Smits M., Rockall A., Constantinescu SN., Sardanelli F., Martí-Bonmatí L.
At the European Society of Radiology (ESR), we strive to provide evidence for radiological practices that improve patient outcomes and have a societal impact. Successful translation of radiological research into clinical practice requires multiple factors including tailored methodology, a multidisciplinary approach aiming beyond technical validation, and a focus on unmet clinical needs. Low levels of evidence are a threat to radiology, resulting in low visibility and credibility.
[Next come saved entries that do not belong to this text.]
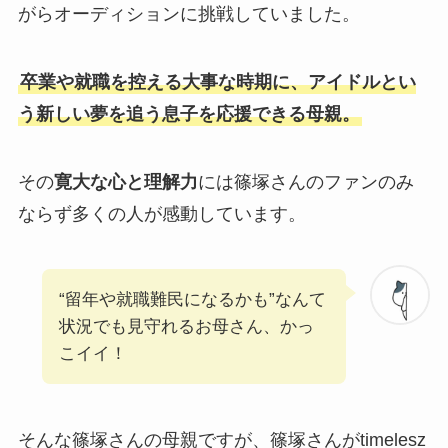
がらオーディションに挑戦していました。
卒業や就職を控える大事な時期に、アイドルとい
う新しい夢を追う息子を応援できる母親。
その
寛大な心と理解力
には篠塚さんのファンのみ
ならず多くの人が感動しています。
“留年や就職難民になるかも”なんて
状況でも見守れるお母さん、かっ
こイイ！
そんな篠塚さんの母親ですが、篠塚さんがtimelesz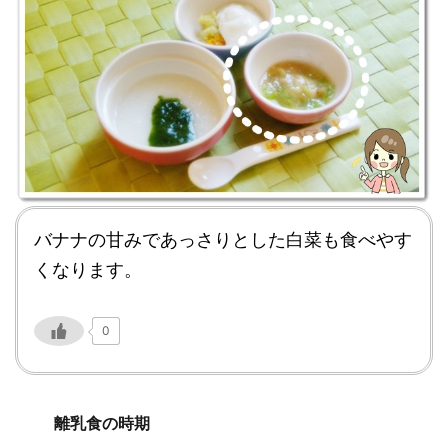
バナナの甘みであっさりとした白菜も食べやす
くなります。
0
離乳食の時期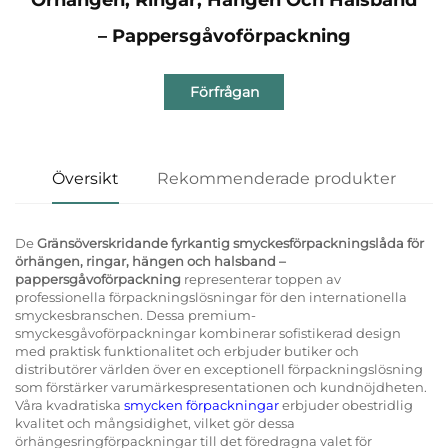
– Pappersgåvoförpackning
Förfrågan
Översikt
Rekommenderade produkter
De
Gränsöverskridande fyrkantig smyckesförpackningslåda för
örhängen, ringar, hängen och halsband –
pappersgåvoförpackning
representerar toppen av
professionella förpackningslösningar för den internationella
smyckesbranschen. Dessa premium-
smyckesgåvoförpackningar kombinerar sofistikerad design
med praktisk funktionalitet och erbjuder butiker och
distributörer världen över en exceptionell förpackningslösning
som förstärker varumärkespresentationen och kundnöjdheten.
Våra kvadratiska
smycken förpackningar
erbjuder obestridlig
kvalitet och mångsidighet, vilket gör dessa
örhängesringförpackningar till det föredragna valet för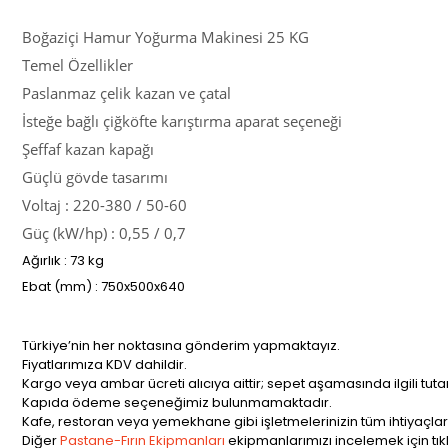
Boğaziçi Hamur Yoğurma Makinesi 25 KG
Temel Özellikler
Paslanmaz çelik kazan ve çatal
İsteğe bağlı çiğköfte karıştırma aparat seçeneği
Şeffaf kazan kapağı
Güçlü gövde tasarımı
Voltaj : 220-380 / 50-60
Güç (kW/hp) : 0,55 / 0,7
Ağırlık : 73 kg
Ebat (mm) : 750x500x640
Türkiye’nin her noktasına gönderim yapmaktayız.
Fiyatlarımıza KDV dahildir.
Kargo veya ambar ücreti alıcıya aittir; sepet aşamasında ilgili tut
Kapıda ödeme seçeneğimiz bulunmamaktadır.
Kafe, restoran veya yemekhane gibi işletmelerinizin tüm ihtiyaçları
Diğer
Pastane-Fırın Ekipmanları
ekipmanlarımızı incelemek için tıkla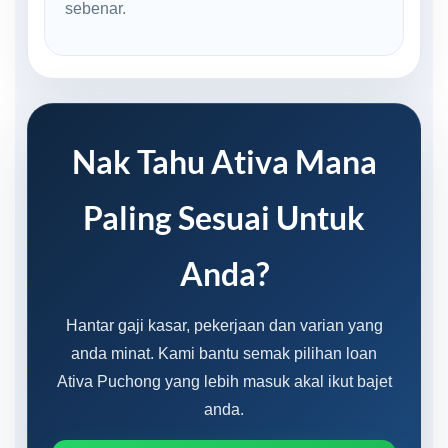
sebenar.
Nak Tahu Ativa Mana
Paling Sesuai Untuk
Anda?
Hantar gaji kasar, pekerjaan dan varian yang
anda minat. Kami bantu semak pilihan loan
Ativa Puchong yang lebih masuk akal ikut bajet
anda.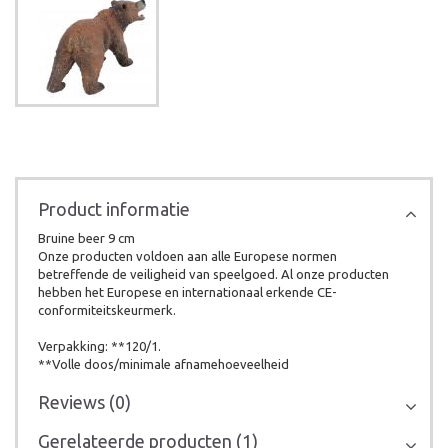
Product informatie
Bruine beer 9 cm
Onze producten voldoen aan alle Europese normen
betreffende de veiligheid van speelgoed. Al onze producten
hebben het Europese en internationaal erkende CE-
conformiteitskeurmerk.
Verpakking: **120/1.
**Volle doos/minimale afnamehoeveelheid
Reviews (0)
Gerelateerde producten (1)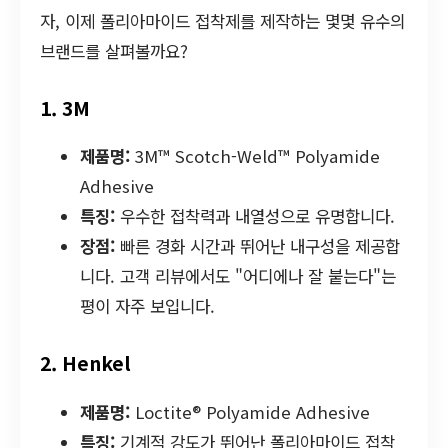
자, 이제 폴리아마이드 접착제를 제작하는 몇몇 유수의
브랜드를 살펴볼까요?
1. 3M
제품명:
3M™ Scotch-Weld™ Polyamide
Adhesive
특징:
우수한 접착력과 내열성으로 유명합니다.
장점:
빠른 경화 시간과 뛰어난 내구성을 제공합
니다. 고객 리뷰에서도 "어디에나 잘 붙는다"는
평이 자주 보입니다.
2. Henkel
제품명:
Loctite® Polyamide Adhesive
특징:
기계적 강도가 뛰어난 폴리아마이드 접착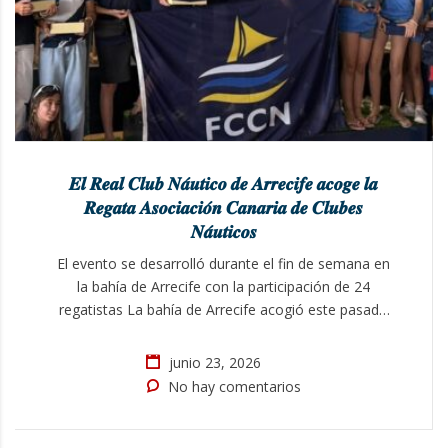
𝑬𝒍 𝑹𝒆𝒂𝒍 𝑪𝒍𝒖𝒃 𝑵𝒂́𝒖𝒕𝒊𝒄𝒐 𝒅𝒆 𝑨𝒓𝒓𝒆𝒄𝒊𝒇𝒆 𝒂𝒄𝒐𝒈𝒆 𝒍𝒂
𝑹𝒆𝒈𝒂𝒕𝒂 𝑨𝒔𝒐𝒄𝒊𝒂𝒄𝒊𝒐́𝒏 𝑪𝒂𝒏𝒂𝒓𝒊𝒂 𝒅𝒆 𝑪𝒍𝒖𝒃𝒆𝒔
𝑵𝒂́𝒖𝒕𝒊𝒄𝒐𝒔
El evento se desarrolló durante el fin de semana en
la bahía de Arrecife con la participación de 24
regatistas La bahía de Arrecife acogió este pasado
fin de semana la Regata Asociación Canaria de
Clubes Náuticos, organizada en esta ocasión por el
junio 23, 2026
Real Club Náutico de Arrecife y que se desarrolló en
No hay comentarios
la clase…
Here, we provide the background and rationale for the thematic series Translating radiological research into practice-from discovery to clinical impact, inviting authors to describe their processes of achieving clinically impactful radiological research. We describe the challenges unique to radiological research. Additionally, a survey was sent to non-radiological clinical societies. The majority of respondents (6/11) were in the field of gastrointestinal/abdominal medicine. The implementation of CT/MRI techniques for disease characterisation, detection and staging of cancer, and treatment planning and radiological interventions were mentioned as the most important radiological developments in the past years. The perception was that patients are substantially unaware of the impact of these developments. Unmet clinical needs were mostly early diagnosis and staging of cancer, microstructural/functional assessment of tissues and organs, and implant assessment. All but one respondent considered radiology important for research in their discipline, but five indicated that radiology is currently not involved in their research. Radiology research holds the potential for being transformative to medical practice. It is our responsibility to take the lead in studies including radiology and strive towards the highest levels of evidence.Critical relevance statement For radiological research to make a clinical and societal impact, radiologists should take the lead in radiological studies, go beyond the assessment of technical feasibility and diagnostic accuracy, and-in a multidisciplinary approach-address clinical unmet needs.Key points• Multiple factors are essential for radiological research to make a clinical and societal impact.• Radiological research needs to go beyond diagnostic accuracy and address unmet clinical needs.• Radiologists should take the lead in radiological studies with a multidisciplinary approach.